Infectious diseases in plants, animals and humans are often transmitted indirectly between hosts (or between groups of hosts), i.e. via some route through the environment instead of via direct contacts between these hosts. A recent study examined indirect transmission experimentally, using transmission of Campylobacter jejuni (C. jejuni) between spatially separated broilers as a model system.
Three stages in the process of indirect transmission were distinguished; (1) an infectious "sender" excretes the agent, after which (2) the agent is transported via some route to a susceptible "receiver", and subsequently (3) the receiver becomes colonised by the agent.
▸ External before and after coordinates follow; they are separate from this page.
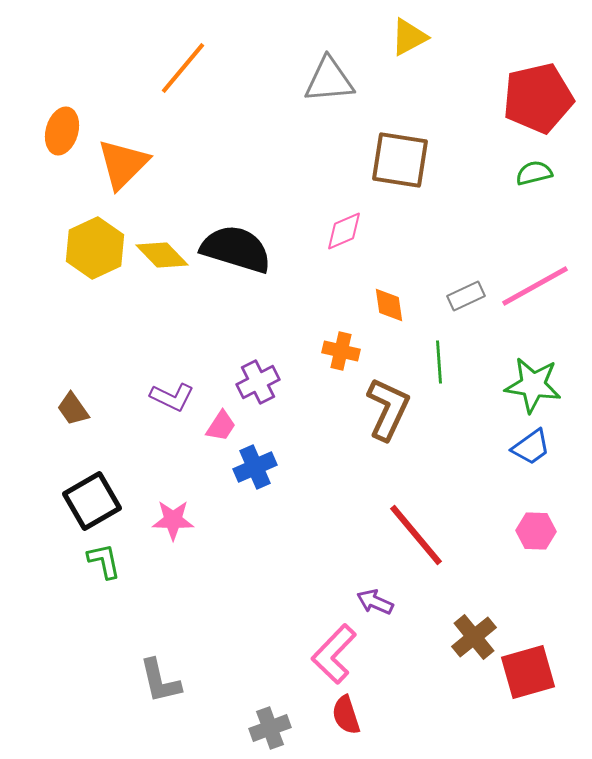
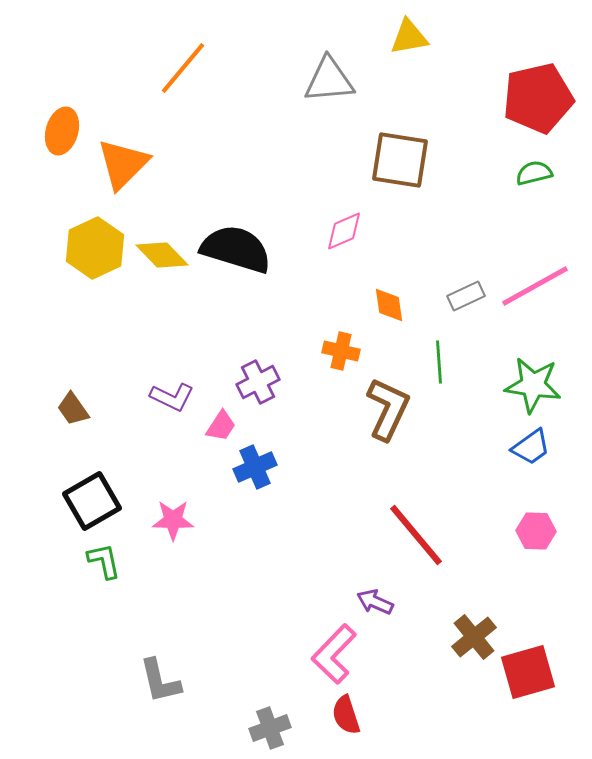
yellow triangle: rotated 18 degrees clockwise
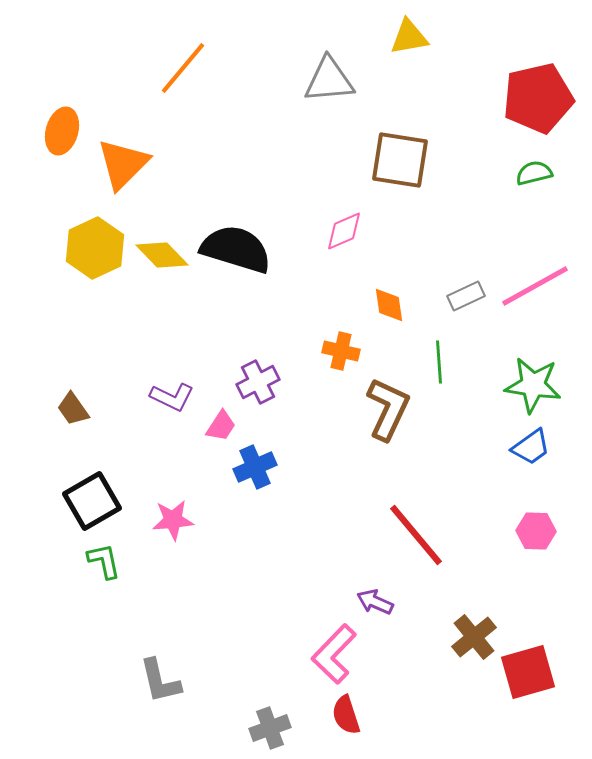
pink star: rotated 6 degrees counterclockwise
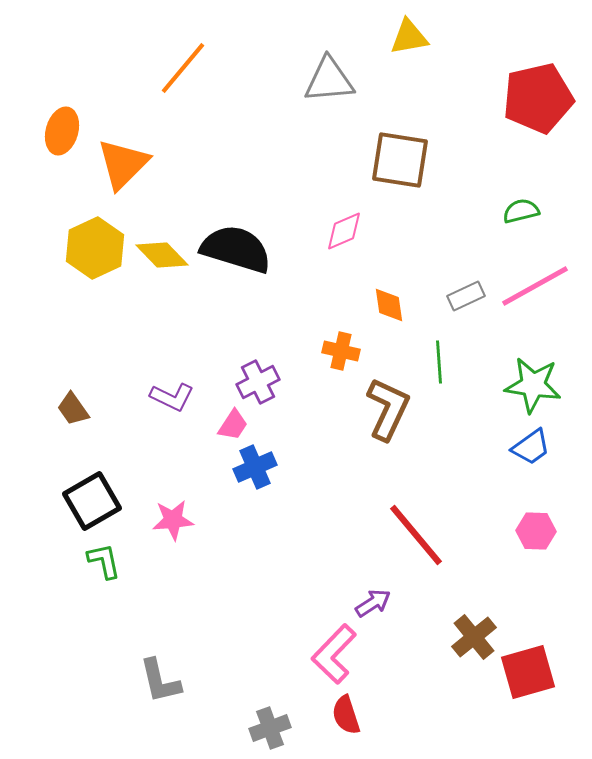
green semicircle: moved 13 px left, 38 px down
pink trapezoid: moved 12 px right, 1 px up
purple arrow: moved 2 px left, 1 px down; rotated 123 degrees clockwise
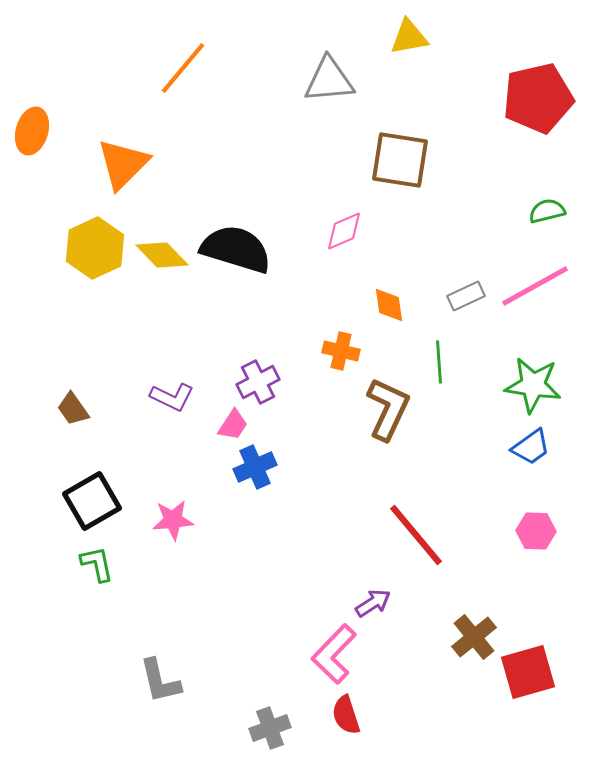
orange ellipse: moved 30 px left
green semicircle: moved 26 px right
green L-shape: moved 7 px left, 3 px down
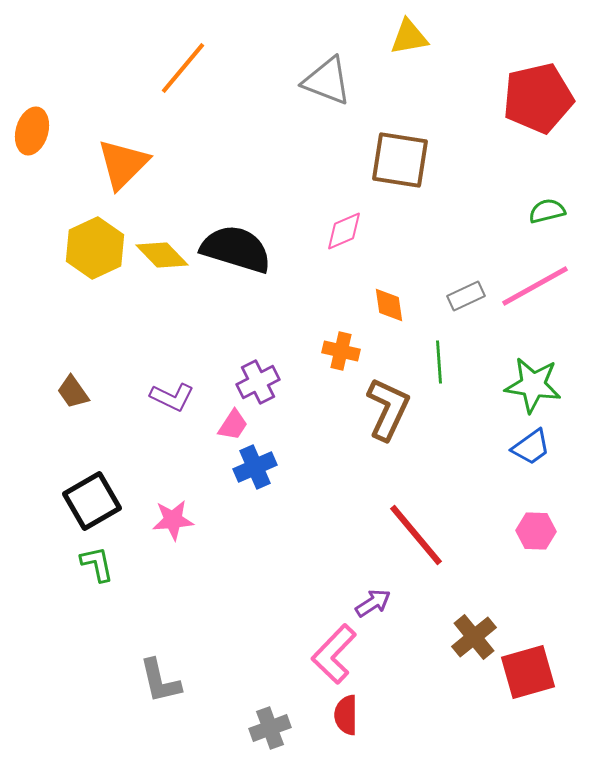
gray triangle: moved 2 px left, 1 px down; rotated 26 degrees clockwise
brown trapezoid: moved 17 px up
red semicircle: rotated 18 degrees clockwise
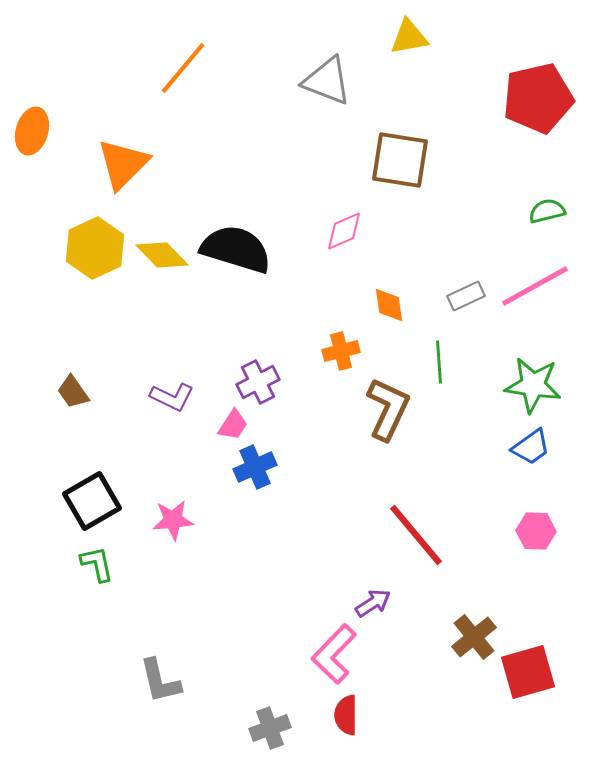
orange cross: rotated 27 degrees counterclockwise
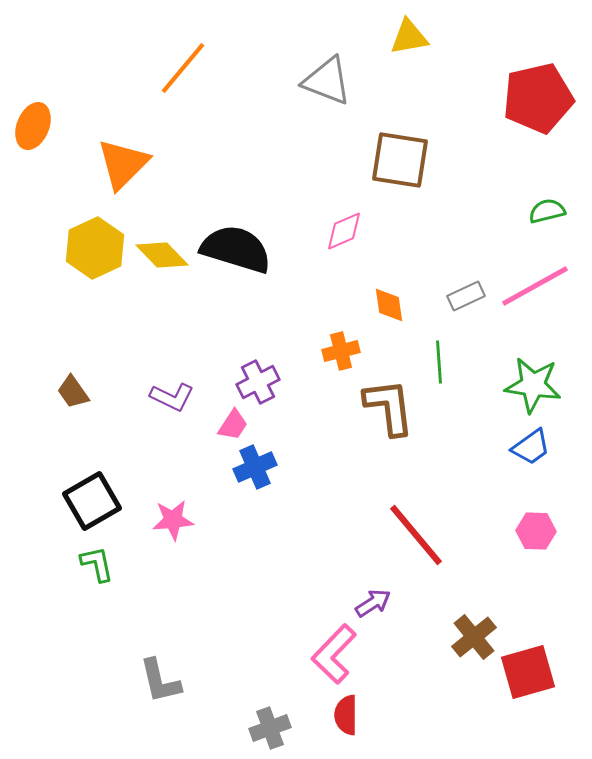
orange ellipse: moved 1 px right, 5 px up; rotated 6 degrees clockwise
brown L-shape: moved 1 px right, 2 px up; rotated 32 degrees counterclockwise
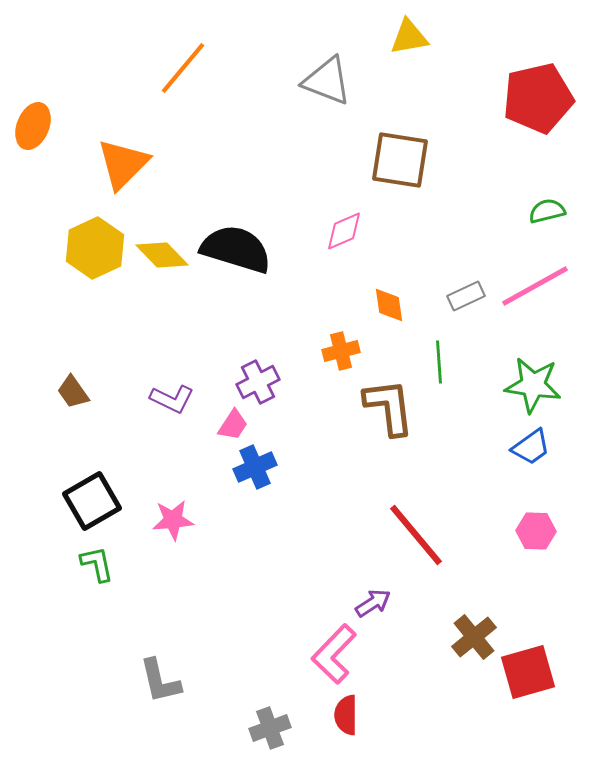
purple L-shape: moved 2 px down
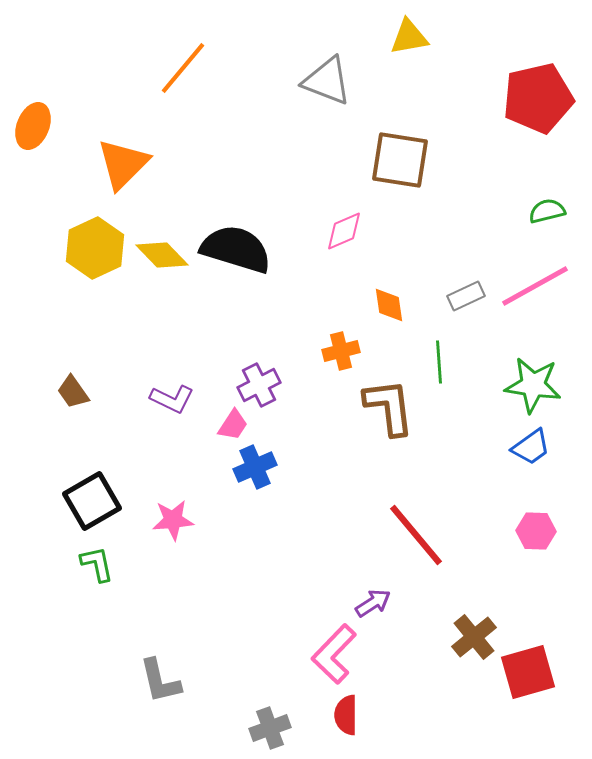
purple cross: moved 1 px right, 3 px down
The role of the sender and receiver side (stage 1 and stage 3) was studied here by using acidification of the drinking water as a modulation mechanism.
In the experiment one control group and three treatment groups were monitored for the presence of C. jejuni by taking daily cloacal swabs. The three treatments consisted of acidification of the drinking water of the inoculated animals (the senders), acidification of the drinking water of the susceptible animals (the receivers) or acidification of the drinking water of both inoculated and susceptible animals. In the control group 12 animals got colonised out of a possible 40, in each treatment groups 3 animals out of a possible 40 were found colonised with C. jejuni.
The results of the experiments show a significant decrease in transmission rate (beta) between the control group and treatments group (p < 0.01 for all groups) but not between different treatments; there is a significant negative interaction effect when both the sender and the receiver group receive acidified drinking water (p = 0.01). This negative interaction effect could be due to selection of bacteria already at the sender side thereby diminishing the effect of acidification at the receiver side.